Efforts towards growing the early-stage industry in recent years have generated success and, while this shouldn’t be discounted, we can always strive to do better. We have the available resources, but we must ensure that they are being utilised to their full extent to address the key limitations of the industry. It is when we focus on addressing these systemic issues that we will be able to maximise the output of the early-stage industry in New Zealand.


1 Matū’s own research acquired from Young Company Finance and New Zealand Private Equity and Venture Capital Monitor Reports 2008-2018
2 Startup Genome, “Global Startup Ecosystem Report 2019.”
3 Startup Genome, “New Zealand Startup Ecosystem Analysis.”
4 Lees, “How Big Is New Zealand’s Early-Stage Funding Gap?
5 Ruth, “Venture Capital Funding Gap Is Real – David Parker.”
6 Callaghan Innovation, “Growing the Pie: How Entrepreneurs Are Creating a Better NZ.”
7 Lees, “Increasing the Available Capital in New Zealand.
8 MYOB, “State of Startups Report.”
9 Startup Genome, “New Zealand Startup Ecosystem Analysis.”

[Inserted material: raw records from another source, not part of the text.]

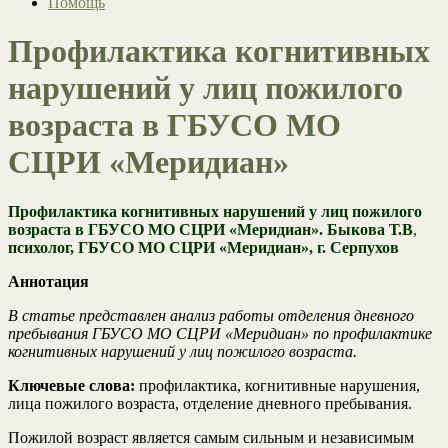
Помощь
Профилактика когнитивных
нарушений у лиц пожилого
возраста в ГБУСО МО
СЦРИ «Меридиан»
Профилактика когнитивных нарушений у лиц пожилого
возраста в ГБУСО МО СЦРИ «Меридиан».
Быкова Т.В
,
психолог, ГБУСО МО СЦРИ «Меридиан», г. Серпухов
Аннотация
В статье представлен анализ работы отделения дневного
пребывания ГБУСО МО СЦРИ «Меридиан» по профилактике
когнитивных нарушений у лиц пожилого возраста.
Ключевые слова:
профилактика, когнитивные нарушения,
лица пожилого возраста, отделение дневного пребывания.
Пожилой возраст является самым сильным и независимым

The information contained in this blog post is published for educational purposes only and is only intended to provide general information or opinions. It does not constitute financial advice or a recommendation of any financial product and should not be relied upon as such. You should not use any information in this blog to make financial decisions and we highly recommended you seek professional advice from someone who is authorised to provide investment advice. While all reasonable care has been taken in the preparation of this blog post, no member of the Matū Group accepts any liability for any errors it may contain.